Les enfants, spontanément, ne dessinent ni ne peignent un objet présent. Ils disent : "je l'ai dans ma tête" et leurs divagations maladroites, aux couleurs souvent criardes, parfois d'un "drôle de goût" dans un climat d'expression libre, sont bien l'expression de leur joie de vivre. Crainte, espoir ou angoisse de leur rêve et de leur imagination. "L'important c'est d'aller dans la lune, mais celle des poètes" dit LABORIT.
Annie Bard
Le bilan
La dynamique du fonctionnement des ateliers dépend des règles de vie de la classe qui naissent, s'élaborent ou se rappellent quotidiennement. C'est pourquoi les moments de regroupement collectif qui suivent sont particulièrement importants. On y présentera quelques "oeuvres", on y fera un bref bilan de ce qu'on vient de vivre : on y abordera les problèmes qui n'ont pas manqué de surgir (non respect des règles, mauvaise organisation, problèmes affectifs ou relationnels, rangement...) et surtout on cherchera ensemble les moyens d'amélioration ou de résolution des problèmes. Le tout bien-sûr très rapidement et selon les compétences langagières des enfants.

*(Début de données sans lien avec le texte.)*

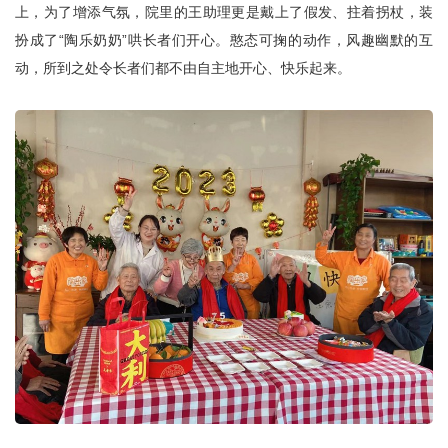
上，为了增添气氛，院里的王助理更是戴上了假发、拄着拐杖，装
扮成了
“陶乐奶奶”哄长者们开心。憨态可掬的动作，风趣幽默的互
动，所到之处令长者们都不由自主地开心、快乐起来。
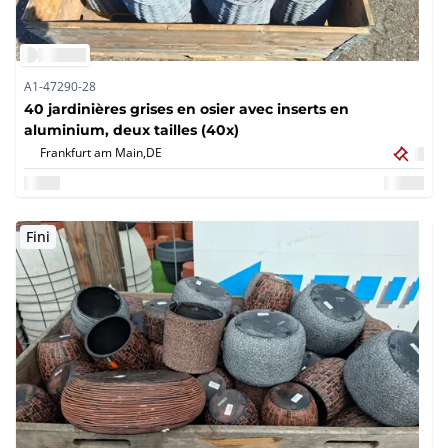
A1-47290-28
40 jardinières grises en osier avec inserts en
aluminium, deux tailles (40x)
Frankfurt am Main,
DE
Fini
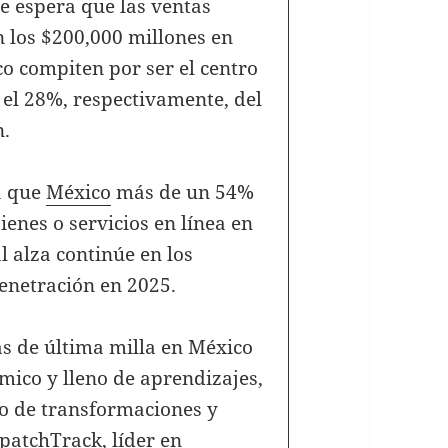
Se espera que las ventas
 los $200,000 millones en
co compiten por ser el centro
 el 28%, respectivamente, del
n.
a que
México
más de un 54%
enes o servicios en línea en
l alza continúe en los
enetración en 2025.
gas de última milla en México
ico y lleno de aprendizajes,
o de transformaciones y
patchTrack, líder en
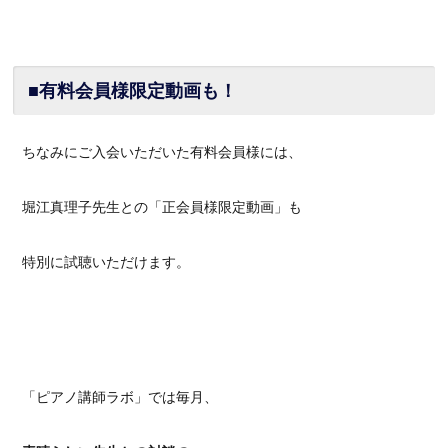
■有料会員様限定動画も！
ちなみにご入会いただいた有料会員様には、
堀江真理子先生との「正会員様限定動画」も
特別に試聴いただけます。
「ピアノ講師ラボ」では毎月、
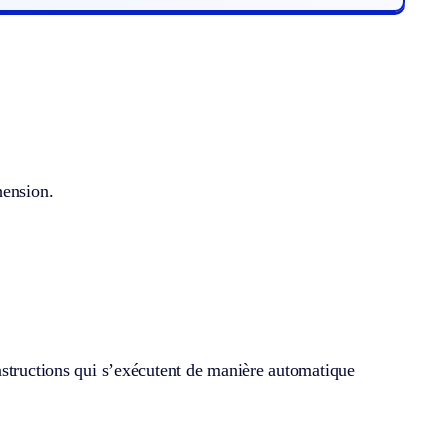
hension.
nstructions qui s’exécutent de manière automatique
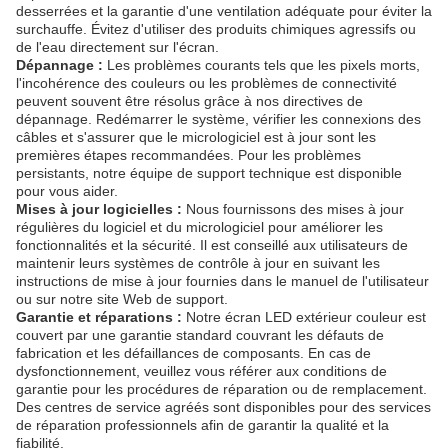
desserrées et la garantie d'une ventilation adéquate pour éviter la
surchauffe. Évitez d'utiliser des produits chimiques agressifs ou
de l'eau directement sur l'écran.
Dépannage :
Les problèmes courants tels que les pixels morts,
l'incohérence des couleurs ou les problèmes de connectivité
peuvent souvent être résolus grâce à nos directives de
dépannage. Redémarrer le système, vérifier les connexions des
câbles et s'assurer que le micrologiciel est à jour sont les
premières étapes recommandées. Pour les problèmes
persistants, notre équipe de support technique est disponible
pour vous aider.
Mises à jour logicielles :
Nous fournissons des mises à jour
régulières du logiciel et du micrologiciel pour améliorer les
fonctionnalités et la sécurité. Il est conseillé aux utilisateurs de
maintenir leurs systèmes de contrôle à jour en suivant les
instructions de mise à jour fournies dans le manuel de l'utilisateur
ou sur notre site Web de support.
Garantie et réparations :
Notre écran LED extérieur couleur est
couvert par une garantie standard couvrant les défauts de
fabrication et les défaillances de composants. En cas de
dysfonctionnement, veuillez vous référer aux conditions de
garantie pour les procédures de réparation ou de remplacement.
Des centres de service agréés sont disponibles pour des services
de réparation professionnels afin de garantir la qualité et la
fiabilité.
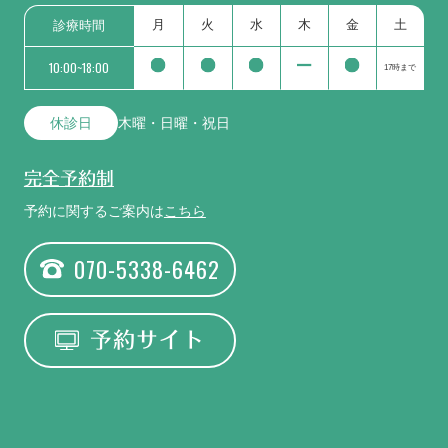
月
火
水
木
金
土
診療時間
10:00~18:00
17時まで
休診日
木曜・日曜・祝日
完全予約制
予約に関するご案内は
こちら
070-5338-6462
予約サイト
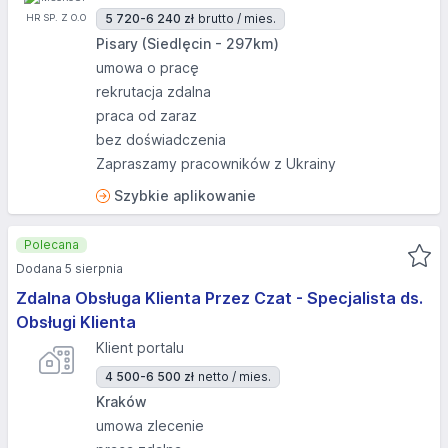
5 720-6 240 zł
brutto / mies.
Pisary (Siedlęcin - 297km)
umowa o pracę
rekrutacja zdalna
praca od zaraz
bez doświadczenia
Zapraszamy pracowników z Ukrainy
Szybkie aplikowanie
Polecana
Dodana 5 sierpnia
Zdalna Obsługa Klienta Przez Czat - Specjalista ds.
Obsługi Klienta
Klient portalu
4 500-6 500 zł
netto / mies.
Kraków
umowa zlecenie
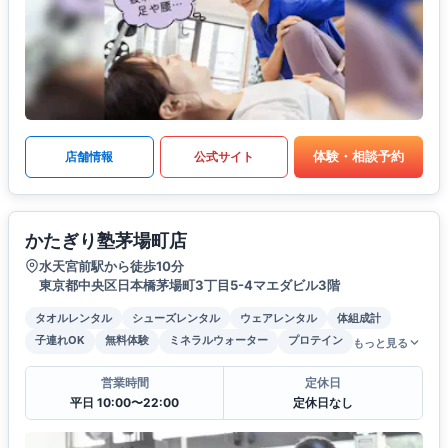
体験・相談予約
店舗情報
公式サイト
かたぎり塾茅場町店
水天宮前駅から徒歩10分
東京都中央区日本橋茅場町3丁目5-4マエダビル3階
タオルレンタル
シューズレンタル
ウェアレンタル
体組成計
子連れOK
無料体験
ミネラルウォーター
プロテイン
もっと見る
営業時間
定休日
平日 10:00〜22:00
定休日なし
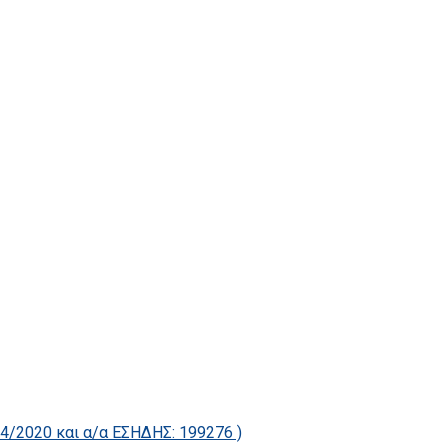
2020 και α/α ΕΣΗΔΗΣ: 199276 )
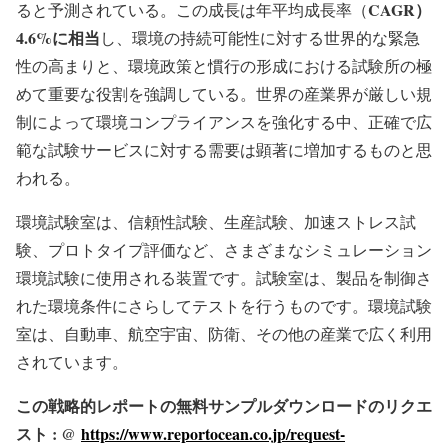
CAGR）
ると予測されている。この成長は年平均成長率（
4.6%に相当
し、環境の持続可能性に対する世界的な緊急
性の高まりと、環境政策と慣行の形成における試験所の極
めて重要な役割を強調している。世界の産業界が厳しい規
制によって環境コンプライアンスを強化する中、正確で広
範な試験サービスに対する需要は顕著に増加するものと思
われる。
環境試験室は、信頼性試験、生産試験、加速ストレス試
験、プロトタイプ評価など、さまざまなシミュレーション
環境試験に使用される装置です。試験室は、製品を制御さ
れた環境条件にさらしてテストを行うものです。環境試験
室は、自動車、航空宇宙、防衛、その他の産業で広く利用
されています。
この戦略的レポートの無料サンプルダウンロードのリクエ
スト : @
https://www.reportocean.co.jp/request-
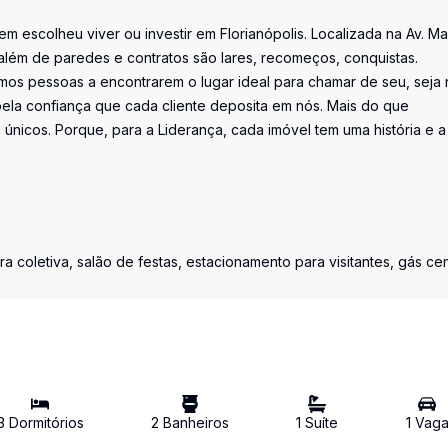
uem escolheu viver ou investir em Florianópolis. Localizada na Av. M
além de paredes e contratos são lares, recomeços, conquistas.
os pessoas a encontrarem o lugar ideal para chamar de seu, seja 
la confiança que cada cliente deposita em nós. Mais do que
únicos. Porque, para a Liderança, cada imóvel tem uma história e a
a coletiva, salão de festas, estacionamento para visitantes, gás cen
3
Dormitório
s
2
Banheiro
s
1
Suíte
1
Vag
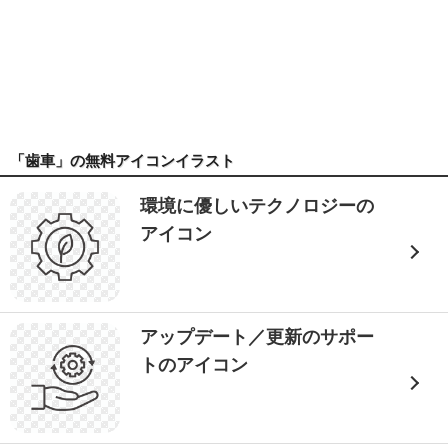
「歯車」の無料アイコンイラスト
環境に優しいテクノロジーの
アイコン
アップデート／更新のサポー
トのアイコン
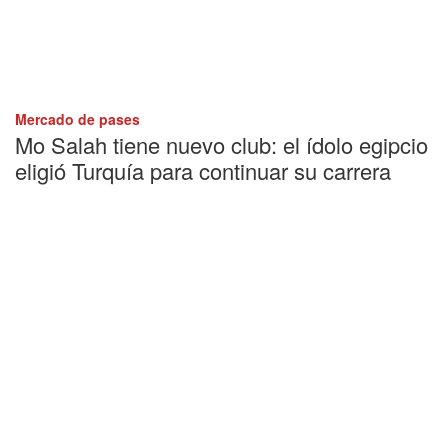
Mercado de pases
Mo Salah tiene nuevo club: el ídolo egipcio
eligió Turquía para continuar su carrera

Ce moment pourra également être un tremplin de rebondissement pour certaines activités : en voyant ce que les autres ont réalisé, certains enfants projetteront d'aller à cet atelier là le lendemain. Certains travaux réalisés par l'un ou l'autre pourront rebondir en travaux ou recherches collectives...
Le dessin
Expression spontanée, intentionnelle, conformiste, le dessin est tout cela à la fois, avec prédominance d'une forme sur l'autre selon l'âge de l'enfant. Et, comme le dit Marie-Claire Debienne le dessin est : "expression de son intelligence, traduction d'une perception de plus en plus affinée de la réalité et de ce qu'il y projette, le graphisme de l'enfant lui est un miroir fidèle, précieux point de repère évolutif" (M.C Debienne : le dessin chez l'enfant. PUF 1968). Pourtant, l'âge d'or du dessin, le moment où il traduit tout l'épanouissement est bien la seconde enfance (entre 3 et 6 ans) dans sa magie et son indifférence au contrôle social.

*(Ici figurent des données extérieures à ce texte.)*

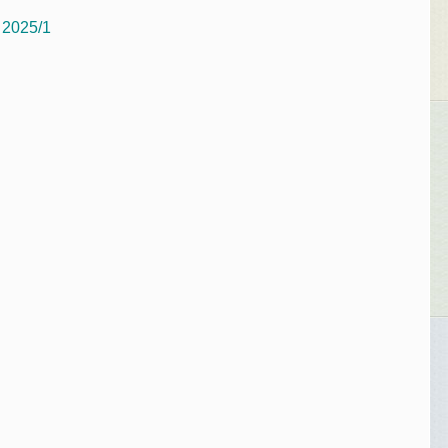
y 2025/1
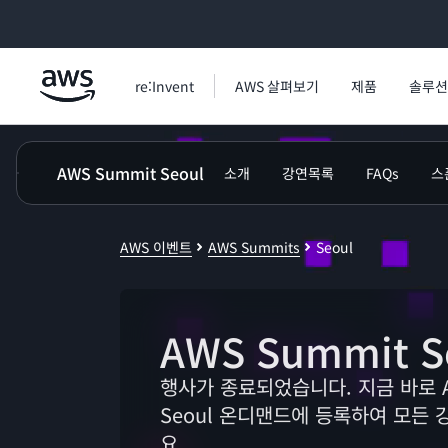
메인 콘텐츠로 건너뛰기
re:Invent
AWS 살펴보기
제품
솔루션
AWS Summit Seoul
소개
강연목록
FAQs
스
AWS 이벤트
AWS Summits
Seoul
AWS Summit S
행사가 종료되었습니다. 지금 바로 A
Seoul 온디맨드에 등록하여 모든
요.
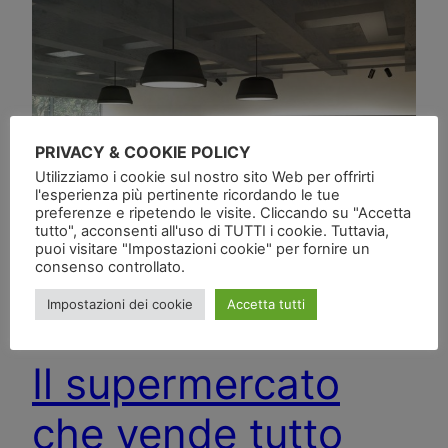
PRIVACY & COOKIE POLICY
Utilizziamo i cookie sul nostro sito Web per offrirti
l'esperienza più pertinente ricordando le tue
preferenze e ripetendo le visite. Cliccando su "Accetta
tutto", acconsenti all'uso di TUTTI i cookie. Tuttavia,
puoi visitare "Impostazioni cookie" per fornire un
consenso controllato.
Impostazioni dei cookie
Accetta tutti
Il supermercato
che vende tutto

L'expression spontanée caractérise le dessin jusqu'à deux ans : c'est le temps du gribouillis (peut-être une intention est-elle en germe dans le gribouillis rond). Le sujet paraît jusque là vouloir manifester un sentiment en liaison avec le moment présent, mais sans penser s'adresser à quelqu'un. Bientôt apparaît un projet, une intention et il donne un nom à son gribouillis ; il y a donc intention et projet même si la réalisation n'a aucune ressemblance.

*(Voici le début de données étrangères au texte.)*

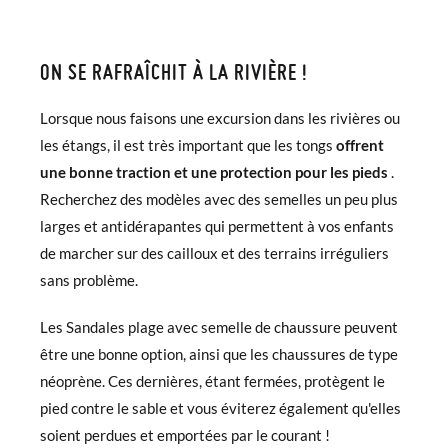
ON SE RAFRAÎCHIT À LA RIVIÈRE !
Lorsque nous faisons une excursion dans les rivières ou
les étangs, il est très important que les tongs
offrent
une bonne traction et une protection pour les pieds
.
Recherchez des modèles avec des semelles un peu plus
larges et antidérapantes qui permettent à vos enfants
de marcher sur des cailloux et des terrains irréguliers
sans problème.
Les Sandales plage avec semelle de chaussure peuvent
être une bonne option, ainsi que les chaussures de type
néoprène. Ces dernières, étant fermées, protègent le
pied contre le sable et vous éviterez également qu'elles
soient perdues et emportées par le courant !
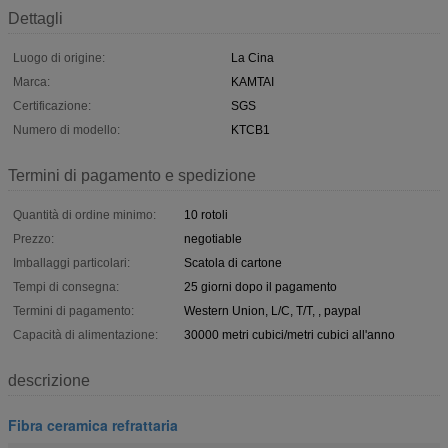
Dettagli
Luogo di origine:
La Cina
Marca:
KAMTAI
Certificazione:
SGS
Numero di modello:
KTCB1
Termini di pagamento e spedizione
Quantità di ordine minimo:
10 rotoli
Prezzo:
negotiable
Imballaggi particolari:
Scatola di cartone
Tempi di consegna:
25 giorni dopo il pagamento
Termini di pagamento:
Western Union, L/C, T/T, , paypal
Capacità di alimentazione:
30000 metri cubici/metri cubici all'anno
descrizione
Fibra ceramica refrattaria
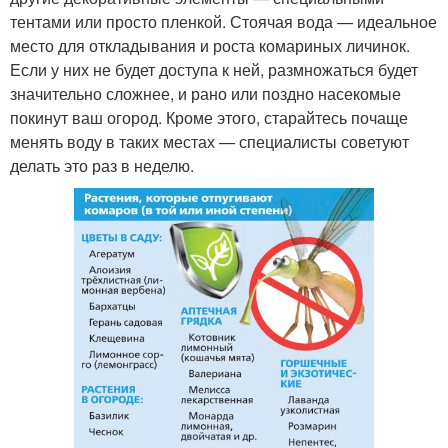
тентами или просто пленкой. Стоячая вода — идеальное
место для откладывания и роста комариных личинок.
Если у них не будет доступа к ней, размножаться будет
значительно сложнее, и рано или поздно насекомые
покинут ваш огород. Кроме этого, старайтесь почаще
менять воду в таких местах — специалисты советуют
делать это раз в неделю.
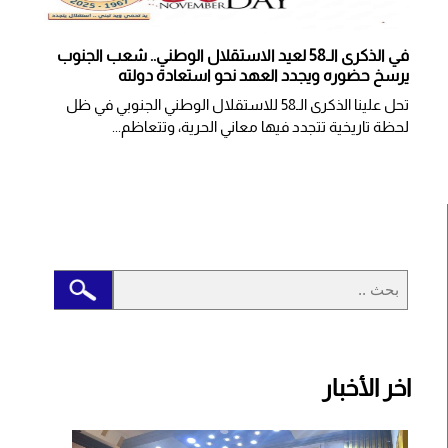
في الذكرى الـ58 لعيد الاستقلال الوطني.. شعب الجنوب
يرسخ حضوره ويجدد العهد نحو استعادة دولته
تحل علينا الذكرى الـ58 للاستقلال الوطني الجنوبي في ظل
لحظة تاريخية تتجدد فيها معاني الحرية، وتتعاظم...
اخر الأخبار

Après trois ans, on peut parler de dessin, car la réalisation exprime une intention et est proposée à l'entourage. S'il l'approuve, elle sera reproduite. Si elle est corrigée et modifiée, l'enfant adopte la forme rectifiée. L'imitation joue donc un grand rôle, comme le langage dont le parallélisme dans le développement est frappant.
Vers trois ou quatre ans, lenfant dessine des personnages humains. Le processus est toujours le même : un rond plus ou moins "rond", auquel se rattachent plusieurs lignes qui "sont" des bras et des jambes. Dans la ligne fermée sont situés les yeux, la bouche, le nez. Telle est l'invention spontanée de tous les enfants du monde...
... Mais au "bonhomme tétard" succèdent des maisons, des véhicules, des chiens, des chats, ensuite des oiseaux, des arbres, puis des meubles, des jouets... L'enfant dessine selon un modèle interne. Dans un modèle, les détails sont perçus et reproduits dans la mesure où ils intéressent l'enfant, et proportionnellement à l'importance qu'il leur attribue. Connaître cette subjectivité est fondamental pour cmprendre le dessin d'un enfant. Il "met dans son dessin les éléments qu'il juge essentiels à celui-ci, même quand ils ne sont pas visibles". Il est capable de négliger les éléments visibles qui lui paraissent secondaires... De la sorte, un animal vu de profil - et l'enfant dessine toujours pour commencer les animaux vus de profil et les êtres humains de face - a deux yeux et quatre pattes. Les hommes de face ont les pieds de profil...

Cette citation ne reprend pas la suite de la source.